The output should be the line containing "Pour nous contacter" and every later line of the records, exactly as written, and nothing else.

══ INPUT FOR THIS TASK

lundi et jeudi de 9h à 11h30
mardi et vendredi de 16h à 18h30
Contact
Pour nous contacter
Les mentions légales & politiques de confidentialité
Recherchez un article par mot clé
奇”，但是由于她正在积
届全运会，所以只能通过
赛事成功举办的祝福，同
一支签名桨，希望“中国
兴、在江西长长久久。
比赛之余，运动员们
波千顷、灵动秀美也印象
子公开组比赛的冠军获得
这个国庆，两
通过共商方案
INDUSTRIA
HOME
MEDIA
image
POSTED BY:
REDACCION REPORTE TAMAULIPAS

════

[FINISHED EXERCISE]
Pour nous contacter
Les mentions légales & politiques de confidentialité
Recherchez un article par mot clé
奇”，但是由于她正在积
届全运会，所以只能通过
赛事成功举办的祝福，同
一支签名桨，希望“中国
兴、在江西长长久久。
比赛之余，运动员们
波千顷、灵动秀美也印象
子公开组比赛的冠军获得
这个国庆，两
通过共商方案
INDUSTRIA
HOME
MEDIA
image
POSTED BY:
REDACCION REPORTE TAMAULIPAS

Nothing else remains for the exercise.